Porque desde los años sesenta del siglo pasado se ha forzado en Sevilla una "migración" de ciudadanos desde los barrios más pobres del centro histórico hacia los más alejados, a la búsqueda de mejores condiciones de vida. Así, muchas familias pasaron de vivir en corrales, refugios o infraviviendas a vivir en colmenas de pisos construidas en la afueras. Y la guinda a este fenómeno poligonero y centrífugo la está poniendo hoy la turistificación y gentrificación que sufrimos de manera acelerada. Unos pocos hacen el negocio y otros muchos pagan el pato de ser expulsados de su propia ciudad.
Digamos, pues, que el problema social no se ha resuelto sino que se ha desplazado; pero esa mirada de la joven vendedora -y las vidas truncadas de tantos jóvenes como ella- siguen persiguiéndonos hoy si paseamos por barrios como los Pajaritos, la Candelaria, el Polígono Sur, el Polígono Norte o el Polígono de San Pablo, entre otros. Algunos de ellos, por cierto, convertidos en inaceptables guetos gracias a la dejación de responsabilidad de todas las administraciones públicas desde hace más de cincuenta años. Lo que ocurre es que ya no lo vemos de tan cerca como lo tenemos. No hay peor ciego que el que no quiere ver.
Ahora bien, si tuviéramos que elegir entre una situación vital u otra, ambas muy malas, sin duda nos quedaríamos con aquella de la chica vendedora del barrio de San Marcos: al menos, ella vivía en la casa del centro histórico donde nació, no había sido aún desplazada hacia una barriada lejana y desintegrada de la ciudad y aún mantenía vivos los vínculos que la unían a su barrio, a sus calles, a su historia y a su grupo familiar de pertenencia. Lo que ocurre ahora en pleno siglo XXI no tiene un pase se mire por donde se mire.
Quizás, si nadie lo remedia, pronto le demos un nuevo sentido al verso de Antonio Machado cuando en boca del apócrifo poeta Abel Infanzón decía: ¡Oh, maravilla, /Sevilla sin sevillanos, /la gran Sevilla! /Dadme una Sevilla vieja /donde se dormía el tiempo /en palacios con jardines /bajo un azul de convento...

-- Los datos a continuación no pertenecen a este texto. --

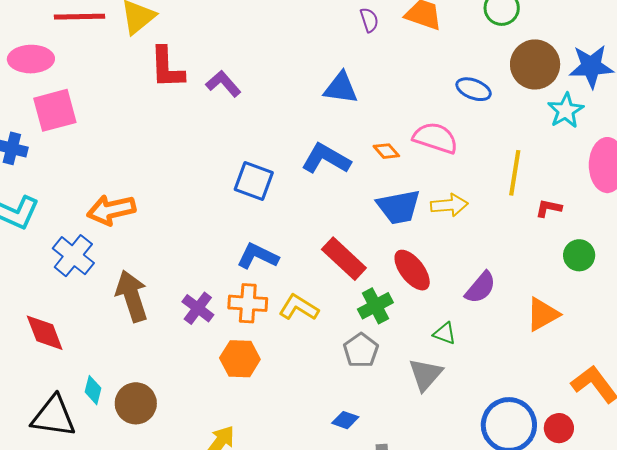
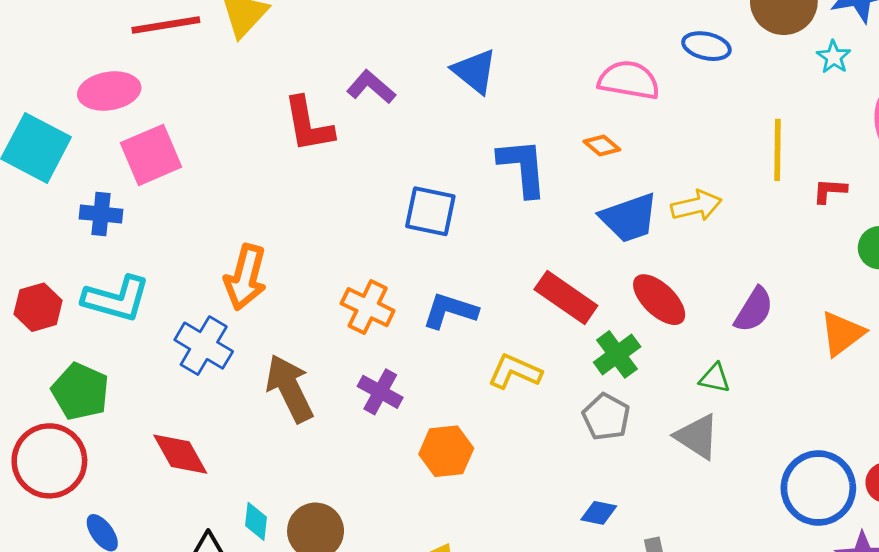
red L-shape: (167, 68) -> (308, 125), moved
blue triangle: (341, 88) -> (475, 71), moved, turned 39
cyan star: (566, 111) -> (834, 57), size x0.7
pink semicircle: (435, 138) -> (629, 80), moved
blue L-shape: (326, 159) -> (523, 167), turned 63
orange arrow: (111, 210) -> (245, 277), turned -54
orange cross: (248, 303) -> (368, 307), moved, turned 30
gray triangle: (425, 374) -> (697, 437), turned -30

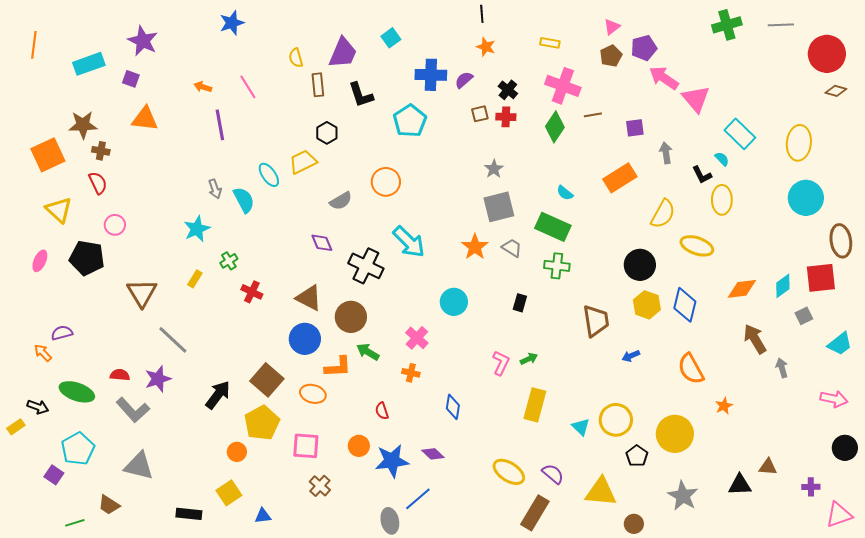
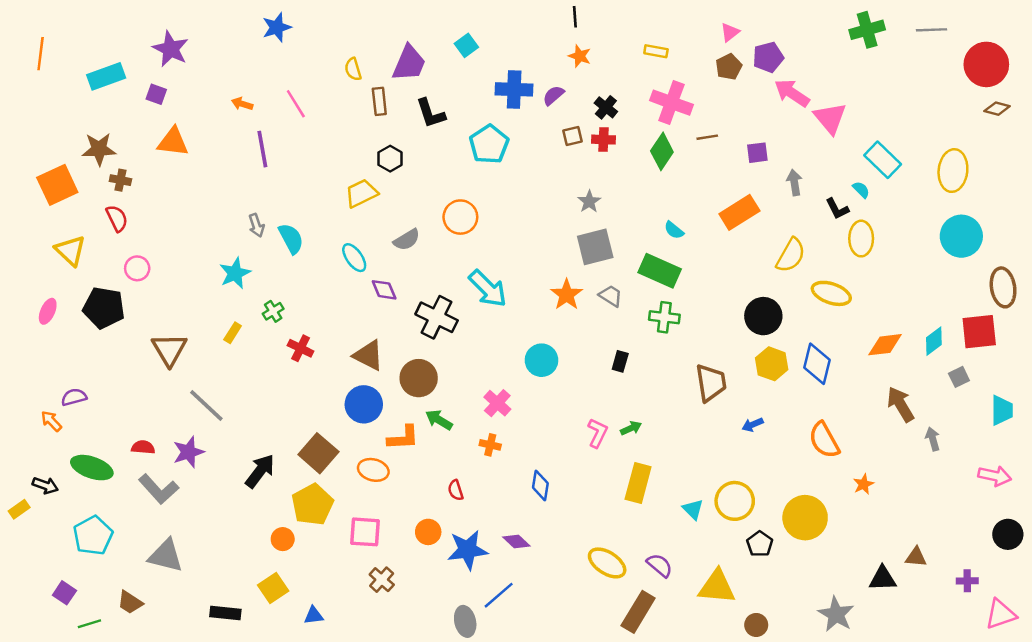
cyan ellipse: (269, 175) -> (354, 258), moved
cyan trapezoid: (840, 344) -> (1002, 410), turned -52
purple square: (54, 475) -> (64, 593), moved
gray star: (683, 496) -> (836, 614), moved

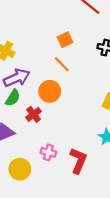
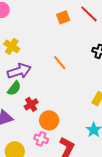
orange square: (65, 40) -> (63, 17), moved
orange circle: (50, 91) -> (49, 120), moved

Pues lo estamos consiguiendo, y no desde un punto de vista soñado o nostálgico sino de manera literal: una Sevilla sin sevillanos -como ya existe una Venecia sin venecianos- pero, eso sí, okupada por una masa cretinizada de turistas errabundos cuyo único fin es el de llenar los bolsillos de unos pocos a costa de vaciar, envilecer y desnaturalizar el centro de la ciudad convertido en falso parque temático. Y, mientras, los sevillanos viviendo en las periferias. Su ciudad se les está robando desde hace décadas. Y su pasado y su futuro. Una versión opuesta, zafia y rastrera del sentido profundo que nos legó el insigne poeta sevillano. Eso sí que es una pena.